3.5. Ablation Studies
In order to assess the effectiveness of the enhancements introduced by each component of our proposed method, a series of ablation experiments was performed. In these experiments, we gradually incorporated the RRDB strategy, Reflection Padding layer (ReflectionPad), and U-Net structure into the baseline model. All models were trained using an identical configuration, and their performance was evaluated on a test set. The comparative data for various metrics are presented in
Table 8, which clearly demonstrates an overall improvement in model performance throughout the refinement process.
Initially, increasing the number of RRDBs effectively contributes to enhancing image details and high-frequency information. This enhancement is achieved by mapping the image from an LR to an HR space through a deep network structure. Consequently, more image details are recovered, resulting in notable improvements in PSNR, SSIM, and LPIPS scores. Subsequently, adding a Reflection Padding layer on top of this foundation helps preserve edge information within the input image while reducing edge information loss. Edge information plays a critical role in generating HR images since it often contains high-frequency detail information that influences the level of detail present in the generated results. By introducing the Reflection Padding layer into our model, we achieve optimal SSIM values indicative of relatively ideal structural reconstruction effects. Lastly, incorporating a U-Net structure into the discriminator enables it to capture and integrate image features across multiple resolution levels more effectively.
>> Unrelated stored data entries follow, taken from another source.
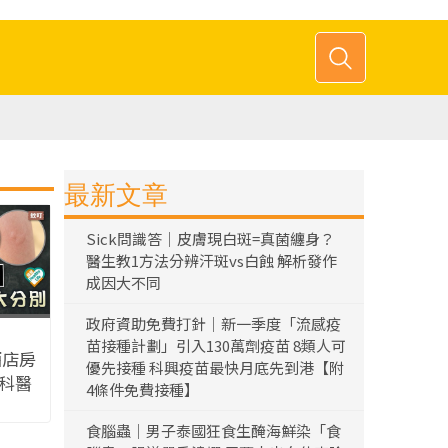
最新文章
Sick問識答｜皮膚現白斑=真菌纏身？
醫生教1方法分辨汗斑vs白蝕 解析發作
成因大不同
政府資助免費打針｜新一季度「流感疫
苗接種計劃」引入130萬劑疫苗 8類人可
酒店房
優先接種 科興疫苗最快月底先到港【附
膚科醫
4條件免費接種】
叮咬痕
食腦蟲｜男子泰國狂食生醃海鮮染「食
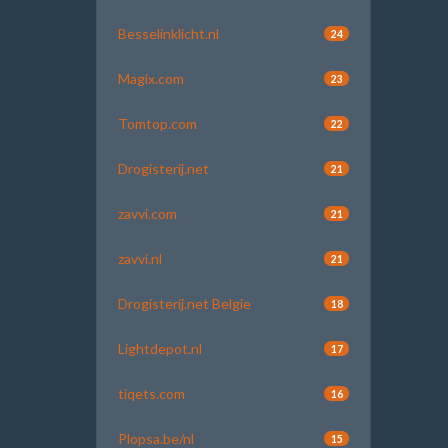
Besselinklicht.nl
24
Magix.com
23
Tomtop.com
22
Drogisterij.net
21
zavvi.com
21
zavvi.nl
21
Drogisterij.net Belgie
18
Lightdepot.nl
17
tiqets.com
16
Plopsa.be/nl
15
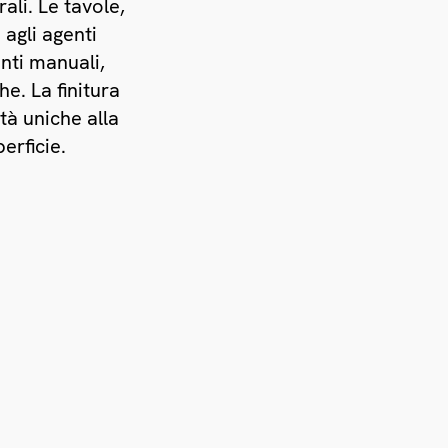
ali. Le tavole,
 agli agenti
nti manuali,
e. La finitura
tà uniche alla
erficie.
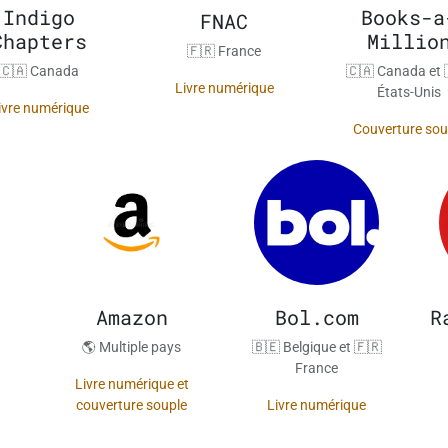
Indigo
Books-a
FNAC
Chapters
Millio
🇫🇷 France
🇨🇦 Canada
🇨🇦 Canada et 
Livre numérique
États-Unis
ivre numérique
Couverture sou
Amazon
Bol.com
R
🌎 Multiple pays
🇧🇪 Belgique et 🇫🇷
France
Livre numérique et
couverture souple
Livre numérique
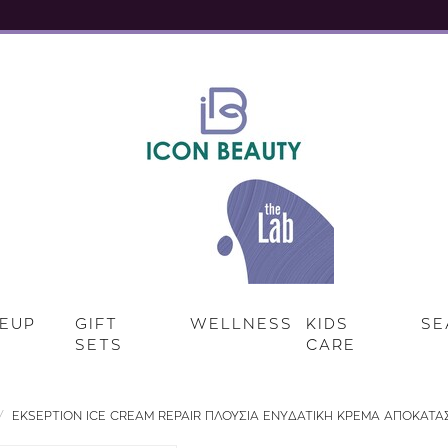
EUP
GIFT
WELLNESS
KIDS
SE
SETS
CARE
EKSEPTION ICE CREAM REPAIR ΠΛΟΥΣΙΑ ΕΝΥΔΑΤΙΚΗ ΚΡΕΜΑ ΑΠΟΚΑΤΑ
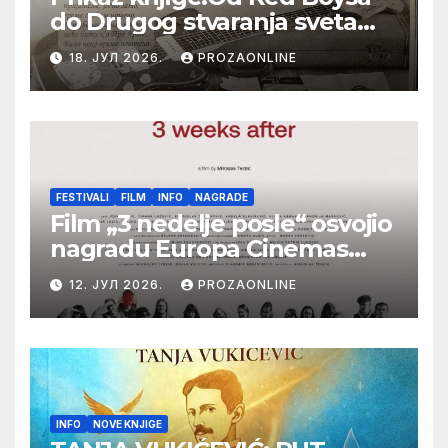
do Drugog stvaranja sveta
(bilo neko vreme pošteno)
18. ЈУЛ 2026.
PROZAONLINE
(autor- Zlatomira Sremca,
Botoš 2022. godine,
samizdat)
FESTIVALI
FILM
INFO
NAGRADE
Film „3 nedelje posle“ osvojio
nagradu Europa Cinemas
Label na Filmskom festivalu
12. ЈУЛ 2026.
PROZAONLINE
u Karlovim Varima
INFO
NOVE KNJIGE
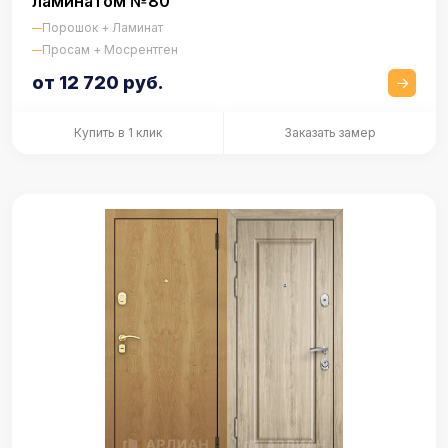
ламинатом №80
Порошок + Ламинат
Просам + Мосрентген
от 12 720 руб.
Купить в 1 клик
Заказать замер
This enhanced capability assists in distinguishing generated images from real ones while simultaneously improving reconstructed image quality. In conjunction with our adopted fusion loss approach, this results in superior LPIPS values and improved perceptual quality for human observers. At the same time, both the PSNR and SSIM scores exhibit some degree of improvement as well—evidence that our model delivers higher-quality images. In summary, following these step-by-step enhancements to our initial design, our proposed method achieves significant improvements across all relevant metrics—thereby validating the effectiveness of each modification introduced.